Instead, the law increases the Standard Deduction to P5 million, which previously only amounted to P1 million. Only available to citizens (resident or nonresident) and resident aliens, TRAIN law now provides that nonresident aliens can avail themselves of a standard deduction, although only up to P500,000.

Another  TRAIN law significant change from the old tax rule is that now, family homes that are worth up to P10 million will be exempted from estate tax. Previously, only family homes worth P1 million are exempted.

III. Amendments on the Procedure for Estate Tax Settlement

A. Repeal of Filing of Notice of Death provision

Section 24 of the TRAIN law repeals Section 89 of the Tax Code.
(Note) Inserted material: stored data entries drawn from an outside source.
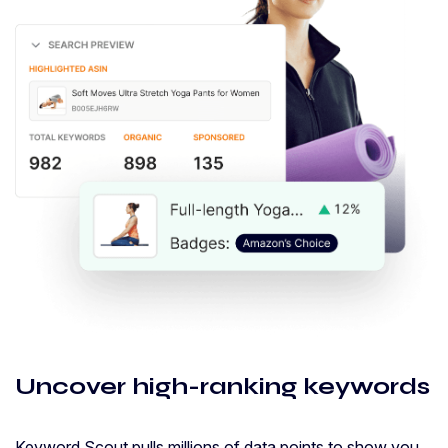
Uncover high-ranking keywords
Keyword Scout pulls millions of data points to show you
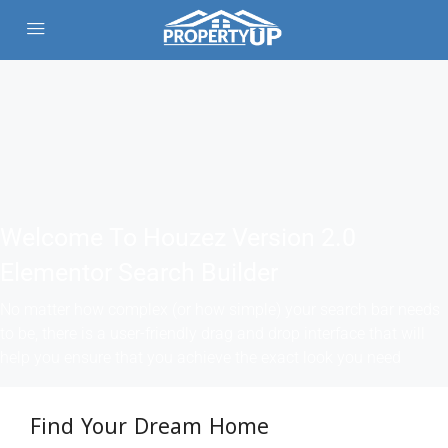
Welcome To Houzez Version 2.0
Elementor Search Builder
No matter how complex (or how simple) your search bar needs
to be, there is a user-friendly drag and drop interface that will
help you ensure that you achieve the exact look you need
Find Your Dream Home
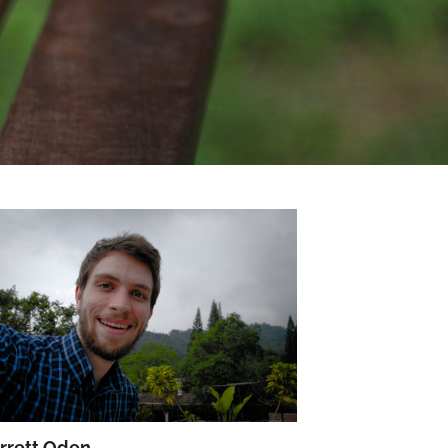
rrett Oden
The repealed provision provides for when a notice of death should be filed and the period to file the same.

B. Amendment on Filing of Estate Tax Return

Section 25 of the TRAIN law amends Section 90 of the Tax Code, which provides for the procedural requirements for the estate-tax return.

The TRAIN law requires that estate-tax returns showing a gross value exceeding P5 million must be certified by a certified public accountant. This is P3 million higher than the old tax rule, which only required CPA certifications for estate-tax returns that exceed a gross value of P2 million. The TRAIN law has also increased the period for filing of estate-tax returns from six months from the decedent’s death to one year.

C. Amendment of Payment of Estate Tax by Installment

Section 26 of the TRAIN law amends Section 91(c) of the Tax Code, which provides for the payment of estate tax by installment.

Under the TRAIN law, payment by installment has been particularly simplified. However, the law has provided for an implied limitation of two years for the payment of the full estate-tax liability, which was previously not contained in the old tax rule.

IV. Amendment on Withdrawals from Deceased’s Bank Account

Section 27 of TRAIN Law amends Section 97 of the Tax Code, which concerns allowable withdrawals from the deceased person’s account.

Under the old Tax Rule, only withdrawals up to P20,000 are allowed. The administrator of the estate or any one of the heirs may, when authorized by the commissioner, withdraw an amount not exceeding P20,000. However, the Train Law has increased allowable withdrawals from the deceased person’s account to any amount, subject to a 6-percent final withholding tax.

The amendments on estate taxes were enacted with the end in view of enticing the heirs to declare the real value of their deceased kin’s estate and to pay the proper estate tax.  Filing requirements have also been made simpler and filer-friendly. It remains to be seen whether collection of estate taxes will improve.

But, as the saying goes, “You can bring the horse to the water, but you cannot force the horse to drink!”